New book offers firsthand accounts of inequality in Silicon Valley, centers Black and Latinx women
Many Americans follow that old adage about how anything can be achieved through hard work and perseverance. But in the world of big tech, it’s not that straightforward, especially for women — and particularly for Black and Latinx women.
While much has been written about gender and racial discrimination in the industry, a book by a UC Santa Barbara professor is the first to provide firsthand accounts from inside the startups and the giants of Silicon Valley, including Apple, Facebook, Google and Twitter.
“My research on the occupational pathways and experiences of women brings together my intellectual commitments to the intersecting fields of migration, race and ethnicity, gender and critical technology,” said sociology professor France Winddance Twine, author of “Geek Girls: Inequality and Opportunity in Silicon Valley” (NYU Press, 2022). “One of my goals with this book was to disentangle the ways that caste background, class, racial mythologies and migration shaped and differentiated the opportunities available to women seeking careers in big tech.”
“Geek Girls” will be featured at the Los Angeles Times Festival of Books, April 22–23; Twine will be part of a panel discussion covering Silicon Valley.
Over the course of her career, Twine has researched topics of inequality, and her interest in the workforce demographics of big tech firms in Silicon Valley was first piqued in 2014 by data revealed through a Freedom of Information Act request by the San Jose Mercury News.
“The numbers were not only dismal but they did not reflect the actual numbers of university-educated Blacks and Latinx in California,” Twine said. “I became interested in the gap between the discourse of the CEOs and diversity representatives and the actual experiences of these groups of people with applicable skills. There were no sociological studies that really focused on the question of how it was possible for white college dropouts to get hired into tech firms while university-educated Black and Latinx women and men struggled to get a foot in the door.”
Twine’s study soon evolved from a small unfunded project into “a full-blown book,” she said. “I realized that I was learning more from journalists and legal documents than from the sociological literature on this group of highly paid tech laborers. Black and Latinx — and also white women from working-class origins — were invisible in the literature.”

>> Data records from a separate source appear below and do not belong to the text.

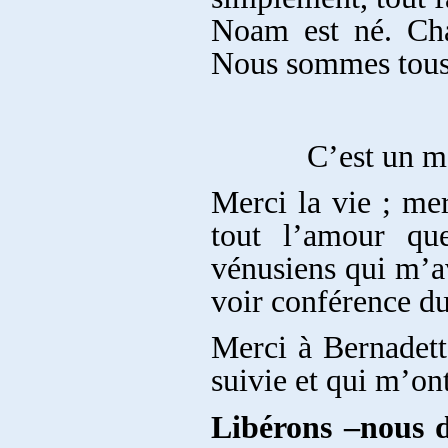
Noam est né. Cha
Nous sommes tous 
C’est un magnifi
Merci la vie ; me
tout l’amour qu
vénusiens qui m’a
voir conférence d
Merci à Bernadett
suivie et qui m’o
Libérons –nous d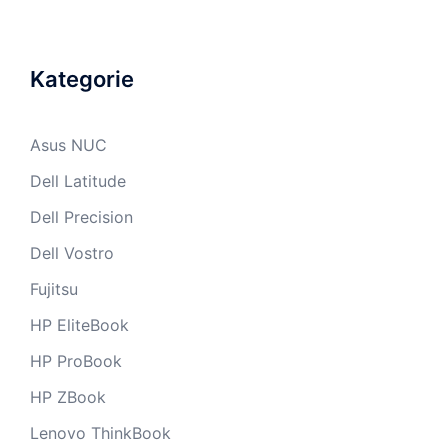
Kategorie
Asus NUC
Dell Latitude
Dell Precision
Dell Vostro
Fujitsu
HP EliteBook
HP ProBook
HP ZBook
Lenovo ThinkBook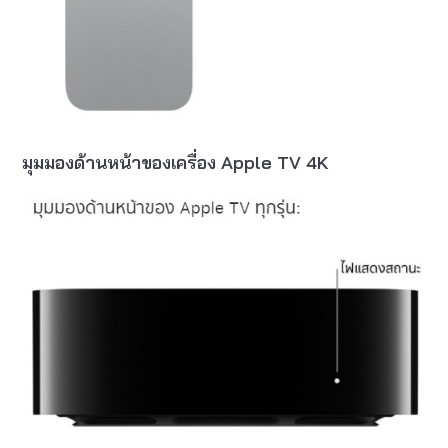
มุมมองด้านหน้าของเครื่อง Apple TV 4K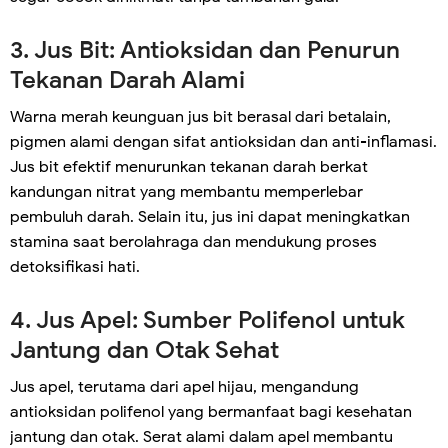
3. Jus Bit: Antioksidan dan Penurun
Tekanan Darah Alami
Warna merah keunguan jus bit berasal dari betalain,
pigmen alami dengan sifat antioksidan dan anti-inflamasi.
Jus bit efektif menurunkan tekanan darah berkat
kandungan nitrat yang membantu memperlebar
pembuluh darah. Selain itu, jus ini dapat meningkatkan
stamina saat berolahraga dan mendukung proses
detoksifikasi hati.
4. Jus Apel: Sumber Polifenol untuk
Jantung dan Otak Sehat
Jus apel, terutama dari apel hijau, mengandung
antioksidan polifenol yang bermanfaat bagi kesehatan
jantung dan otak. Serat alami dalam apel membantu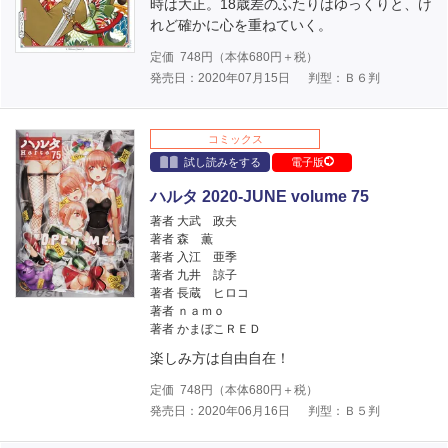
時は大正。18歳差のふたりはゆっくりと、け
れど確かに心を重ねていく。
定価
748
円（本体
680
円＋税）
発売日：2020年07月15日
判型：Ｂ６判
コミックス
試し読みをする
電子版
ハルタ 2020-JUNE volume 75
著者 大武 政夫
著者 森 薫
著者 入江 亜季
著者 九井 諒子
著者 長蔵 ヒロコ
著者 ｎａｍｏ
著者 かまぼこＲＥＤ
楽しみ方は自由自在！
定価
748
円（本体
680
円＋税）
発売日：2020年06月16日
判型：Ｂ５判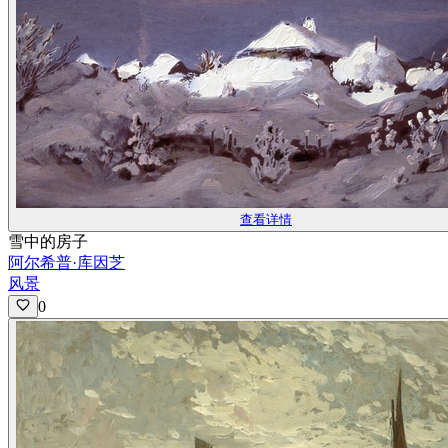
查看详情
雪中的房子
阿尔希普·库因芝
风景
0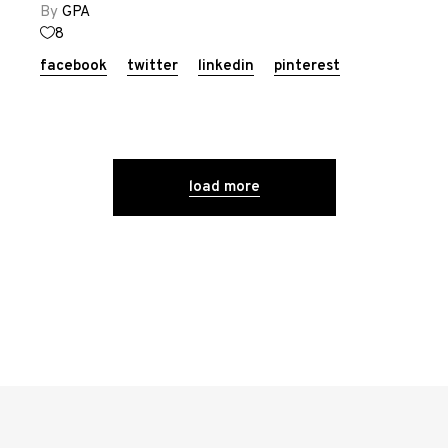
By
GPA
8
facebook
twitter
linkedin
pinterest
load more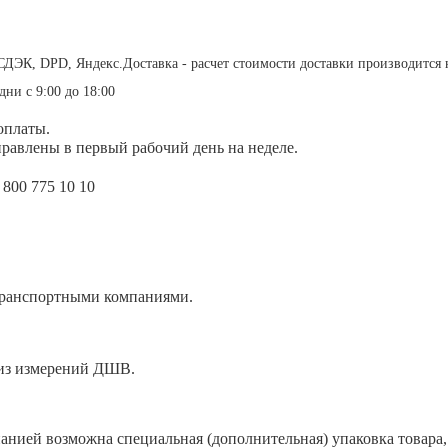
СДЭК, DPD, Яндекс.Доставка - расчет стоимости доставки производится 
дни с 9:00 до 18:00
оплаты.
равлены в первый рабочий день на неделе.
 800 775 10 10
транспортными компаниями.
 из измерений ДШВ.
анией возможна специальная (дополнительная) упаковка товара, 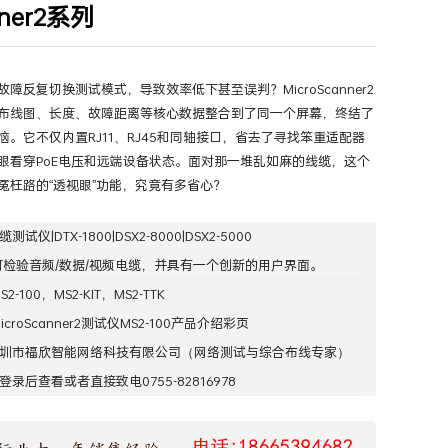
nner2系列
试
>
铜缆测试仪|DTX-1800|DSX2-8000|DSX2-5000
>
正文
障反复切换测试模式，导致效率低下甚至误判？MicroScanner2
布线图、长度、故障距离等核心数据整合到了同一个屏幕，终结了
恼。它不仅内置RJ11、RJ45和同轴接口，省去了寻找笨重适配器
眼看穿PoE电压和远端设备状态。面对那一堆乱如麻的线缆，这个
冤枉路的“透视眼”功能，究竟有多省心？
缆测试仪|DTX-1800|DSX2-8000|DSX2-5000
可检验音频/数据/视频电缆，并具有一个创新的用户界面。
-100，MS2-KIT，MS2-TTK
icroScanner2测试仪MS2-100产品介绍彩页
圳市福欣智能网络科技有限公司
（网络测试与综合布线专家）
登录
后查看或者直接致电0755-82816978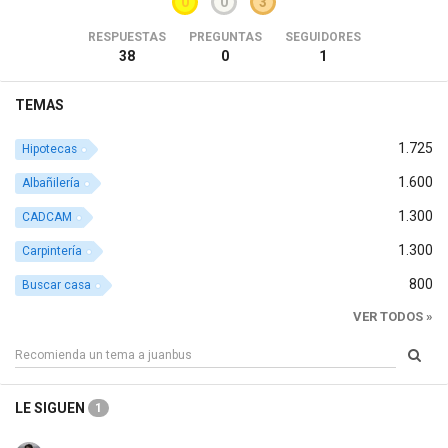
0
0
3
RESPUESTAS
PREGUNTAS
SEGUIDORES
38
0
1
TEMAS
1.725
Hipotecas
1.600
Albañilería
1.300
CADCAM
1.300
Carpintería
800
Buscar casa
VER TODOS »
LE SIGUEN
1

Of particular interest to Twine was the story of Maya (a pseudonym for a prominent Black woman at a major firm), whose experiences illuminated the barrier that technically skilled non-Asians face. Maya’s story also directly challenged the discourse that the industry simply could not find qualified Black or Latinx workers.
As profiled in the book, Maya was a self-employed entrepreneur who did not graduate from a prestigious university or enjoy the connections of a top-ranking alumni network. She had taught herself how to code and built real-world experience by launching her own consulting business.
In line with that old adage about achieving goals through nose-to-the-grindstone dedication, Maya had seemingly done everything right, Twine explained. “But ultimately, despite all that she had done to advance her career — all of that initiative and hard work — it was her friendship with an Asian American woman that landed her a connection to a recruiter. At many firms — not all — class matters the most; it’s about having the right connections.”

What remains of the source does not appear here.